==== Exercise material ====

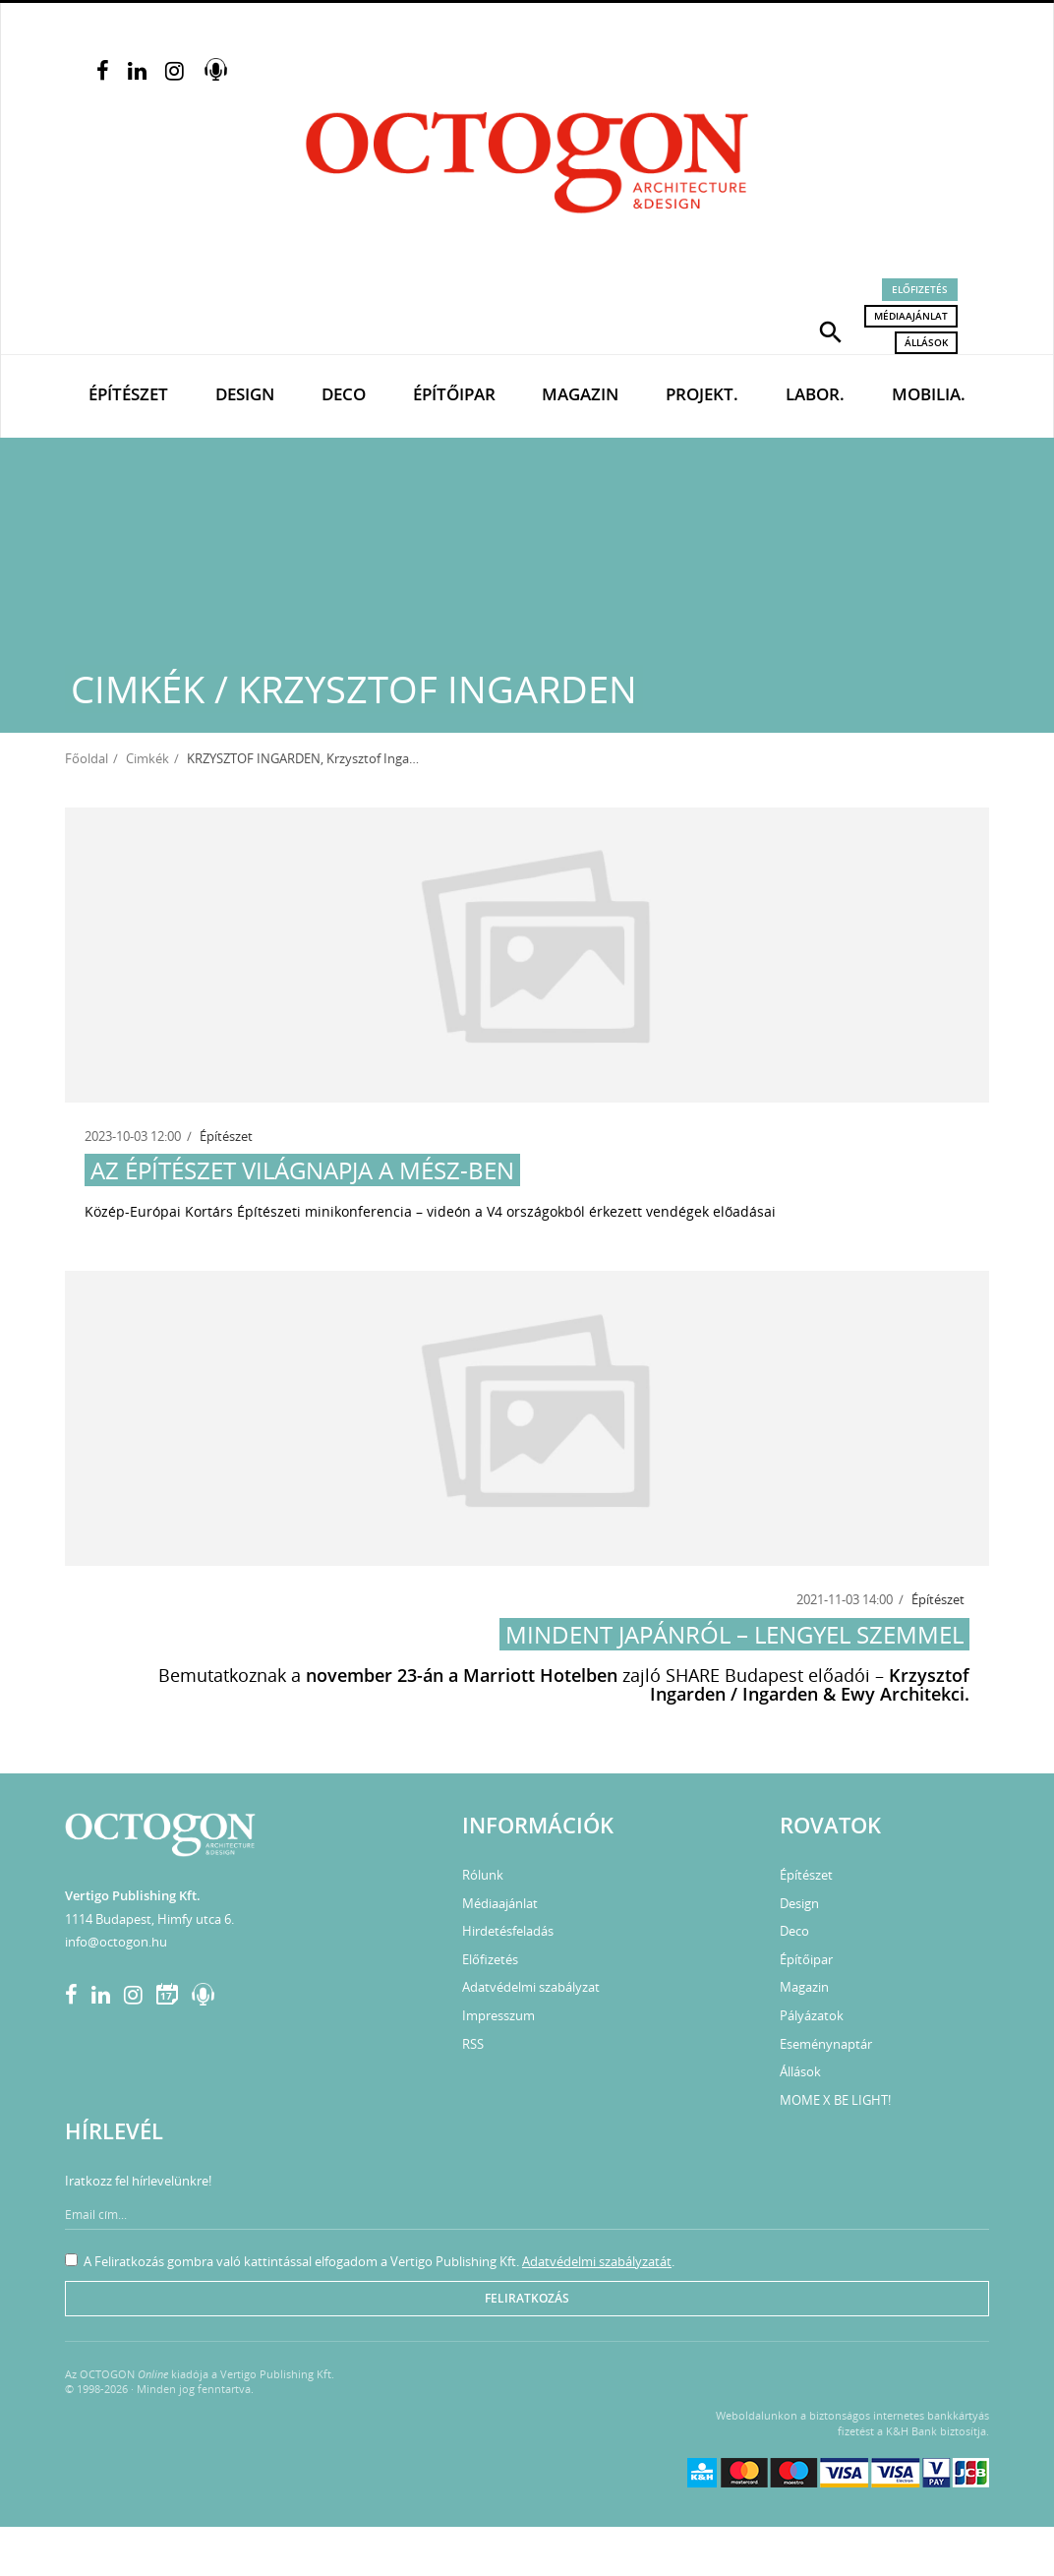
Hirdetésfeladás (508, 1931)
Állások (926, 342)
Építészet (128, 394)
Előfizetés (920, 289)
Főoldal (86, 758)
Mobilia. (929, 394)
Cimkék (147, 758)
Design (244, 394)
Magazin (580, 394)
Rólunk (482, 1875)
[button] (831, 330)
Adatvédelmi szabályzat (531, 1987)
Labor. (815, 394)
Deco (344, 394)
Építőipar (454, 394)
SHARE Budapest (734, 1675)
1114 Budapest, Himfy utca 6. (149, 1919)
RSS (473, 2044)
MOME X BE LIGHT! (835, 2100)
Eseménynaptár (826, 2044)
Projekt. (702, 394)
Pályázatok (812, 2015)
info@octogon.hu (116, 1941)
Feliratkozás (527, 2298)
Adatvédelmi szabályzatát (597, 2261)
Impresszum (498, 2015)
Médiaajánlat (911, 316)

====

Your task:
Please reproduce the listing word for word, but only from the line that contains "MOME X BE LIGHT! (835, 2100)" to its last line, inclusive.

Exercise result:
MOME X BE LIGHT! (835, 2100)
Eseménynaptár (826, 2044)
Projekt. (702, 394)
Pályázatok (812, 2015)
info@octogon.hu (116, 1941)
Feliratkozás (527, 2298)
Adatvédelmi szabályzatát (597, 2261)
Impresszum (498, 2015)
Médiaajánlat (911, 316)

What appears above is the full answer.